Abstract
All coding DNAs exhibit 3-base periodicity (TBP), which may be defined as the tendency of nucleotides and higher order n-tuples, e.g. trinucleotides (triplets), to be preferentially spaced by 3, 6, 9 etc, bases, and we have proposed an association between TBP and clustering of same-phase triplets. We here investigated if TBP was affected by intercodon dinucleotide tendencies and whether clustering of same-phase triplets was involved. Under constant protein sequence intercodon dinucleotide frequencies depend on the distribution of synonymous codons. So, possible effects were revealed by randomly exchanging synonymous codons without altering protein sequences to subsequently document changes in TBP via frequency distribution of distances (FDD) of DNA triplets.

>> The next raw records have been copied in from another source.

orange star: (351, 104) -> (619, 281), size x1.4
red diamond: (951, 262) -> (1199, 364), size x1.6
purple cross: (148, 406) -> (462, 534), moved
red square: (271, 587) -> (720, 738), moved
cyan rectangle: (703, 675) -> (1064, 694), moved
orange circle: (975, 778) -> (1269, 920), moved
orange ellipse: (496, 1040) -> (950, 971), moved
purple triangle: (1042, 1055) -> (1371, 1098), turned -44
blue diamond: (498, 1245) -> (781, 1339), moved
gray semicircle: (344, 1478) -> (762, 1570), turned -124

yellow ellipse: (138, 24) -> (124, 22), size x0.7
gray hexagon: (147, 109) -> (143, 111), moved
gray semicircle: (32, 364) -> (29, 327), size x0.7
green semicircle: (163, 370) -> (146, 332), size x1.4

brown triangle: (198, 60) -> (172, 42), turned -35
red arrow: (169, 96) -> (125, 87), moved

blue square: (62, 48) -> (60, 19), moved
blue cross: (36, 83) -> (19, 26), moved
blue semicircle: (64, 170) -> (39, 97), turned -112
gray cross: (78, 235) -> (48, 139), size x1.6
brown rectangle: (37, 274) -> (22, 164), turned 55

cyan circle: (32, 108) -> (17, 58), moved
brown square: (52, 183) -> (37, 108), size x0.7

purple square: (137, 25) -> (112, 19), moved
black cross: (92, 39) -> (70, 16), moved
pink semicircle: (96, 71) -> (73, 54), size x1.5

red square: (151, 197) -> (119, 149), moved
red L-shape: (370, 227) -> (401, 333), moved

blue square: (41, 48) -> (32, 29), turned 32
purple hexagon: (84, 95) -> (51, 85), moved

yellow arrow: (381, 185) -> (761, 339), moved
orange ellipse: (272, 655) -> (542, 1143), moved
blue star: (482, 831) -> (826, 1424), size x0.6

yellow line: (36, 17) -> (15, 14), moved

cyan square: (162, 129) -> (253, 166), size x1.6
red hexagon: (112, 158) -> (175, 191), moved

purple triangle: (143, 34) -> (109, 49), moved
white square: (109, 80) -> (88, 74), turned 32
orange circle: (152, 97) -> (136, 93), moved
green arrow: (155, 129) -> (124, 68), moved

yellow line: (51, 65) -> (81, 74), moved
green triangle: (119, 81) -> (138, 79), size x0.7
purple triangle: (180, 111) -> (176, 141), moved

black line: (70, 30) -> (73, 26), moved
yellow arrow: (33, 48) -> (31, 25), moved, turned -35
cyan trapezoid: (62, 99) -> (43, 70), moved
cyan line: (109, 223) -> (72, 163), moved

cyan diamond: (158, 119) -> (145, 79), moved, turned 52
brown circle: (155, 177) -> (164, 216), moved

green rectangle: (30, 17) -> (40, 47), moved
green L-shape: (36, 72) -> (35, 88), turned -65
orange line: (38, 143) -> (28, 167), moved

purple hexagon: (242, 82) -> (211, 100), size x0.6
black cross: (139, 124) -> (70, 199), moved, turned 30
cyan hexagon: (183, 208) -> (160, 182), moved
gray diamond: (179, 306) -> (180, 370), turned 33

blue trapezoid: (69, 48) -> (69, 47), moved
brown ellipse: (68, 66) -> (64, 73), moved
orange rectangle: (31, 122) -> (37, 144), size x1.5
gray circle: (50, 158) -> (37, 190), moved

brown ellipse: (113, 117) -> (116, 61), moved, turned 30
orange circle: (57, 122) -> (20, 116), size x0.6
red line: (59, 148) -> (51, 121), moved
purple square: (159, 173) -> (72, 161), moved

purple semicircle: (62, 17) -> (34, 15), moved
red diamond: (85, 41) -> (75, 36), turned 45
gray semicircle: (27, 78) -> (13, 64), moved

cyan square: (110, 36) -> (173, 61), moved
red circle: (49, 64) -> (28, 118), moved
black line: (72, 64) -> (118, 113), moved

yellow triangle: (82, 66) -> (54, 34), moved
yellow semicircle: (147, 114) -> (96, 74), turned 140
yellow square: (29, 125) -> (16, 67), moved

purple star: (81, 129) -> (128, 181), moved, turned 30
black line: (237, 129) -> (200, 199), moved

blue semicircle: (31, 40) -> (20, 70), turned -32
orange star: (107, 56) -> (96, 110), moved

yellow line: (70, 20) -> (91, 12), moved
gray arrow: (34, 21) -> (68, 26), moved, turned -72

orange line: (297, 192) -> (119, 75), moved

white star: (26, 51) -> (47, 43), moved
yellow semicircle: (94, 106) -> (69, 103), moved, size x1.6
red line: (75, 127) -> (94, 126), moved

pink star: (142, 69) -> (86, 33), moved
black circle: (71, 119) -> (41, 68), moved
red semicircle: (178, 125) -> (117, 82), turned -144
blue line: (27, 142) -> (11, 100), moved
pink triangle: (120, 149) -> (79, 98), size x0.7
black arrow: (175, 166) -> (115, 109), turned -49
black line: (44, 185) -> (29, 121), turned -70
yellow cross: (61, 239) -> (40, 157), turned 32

A tripartite positive correlation was found between intercodon dinucleotide frequencies, clustering of same-phase triplets and TBP. So, intercodon C|A (where “|” indicates the boundary between codons) was more frequent in native human DNA than in the codon-shuffled sequences; higher C|A frequency occurred along with more frequent clustering of C|AN triplets (where N jointly represents A, C, G and T) and with intense CAN TBP. The opposite was found for C|G, which was less frequent in native than in shuffled sequences; lower C|G frequency occurred together with reduced clustering of C|GN triplets and with less intense CGN TBP. We hence propose that intercodon dinucleotides affect TBP via same-phase triplet clustering. A possible biological relevance of our findings is briefly discussed.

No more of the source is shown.